■ **RECORDS SHOWN**:
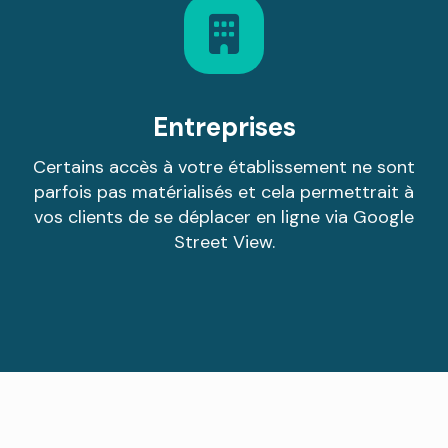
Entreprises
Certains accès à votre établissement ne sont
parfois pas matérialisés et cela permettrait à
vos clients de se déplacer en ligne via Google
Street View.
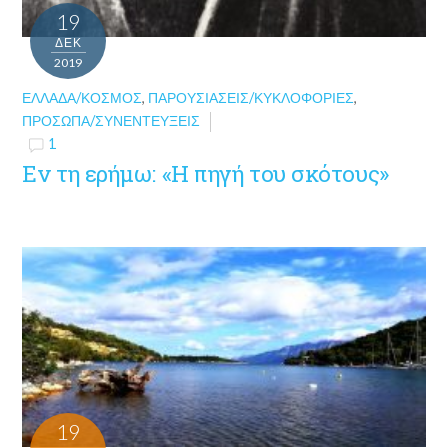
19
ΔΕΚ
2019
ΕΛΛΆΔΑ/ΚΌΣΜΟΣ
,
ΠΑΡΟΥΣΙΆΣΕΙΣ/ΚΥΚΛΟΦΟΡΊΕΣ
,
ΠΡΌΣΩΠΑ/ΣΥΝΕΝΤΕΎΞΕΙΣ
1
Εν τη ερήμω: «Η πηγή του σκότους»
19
---
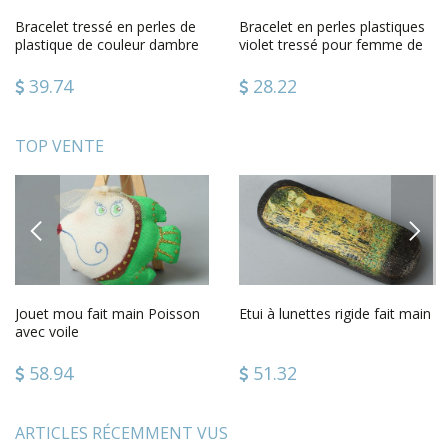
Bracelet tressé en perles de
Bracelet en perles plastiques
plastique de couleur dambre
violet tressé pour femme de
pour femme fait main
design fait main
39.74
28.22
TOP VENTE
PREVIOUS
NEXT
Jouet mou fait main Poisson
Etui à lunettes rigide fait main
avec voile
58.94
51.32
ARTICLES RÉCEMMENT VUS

■ **DIRECTIONS FOR THIS TASK**: Using the records above, write out exactly the lines between the one holding "Bracelet tressé en perles de" and the one holding "ARTICLES RÉCEMMENT VUS", inclusive; leave everything else out.

■ **EXERCISE OUTPUT**:
Bracelet tressé en perles de
Bracelet en perles plastiques
plastique de couleur dambre
violet tressé pour femme de
pour femme fait main
design fait main
39.74
28.22
TOP VENTE
PREVIOUS
NEXT
Jouet mou fait main Poisson
Etui à lunettes rigide fait main
avec voile
58.94
51.32
ARTICLES RÉCEMMENT VUS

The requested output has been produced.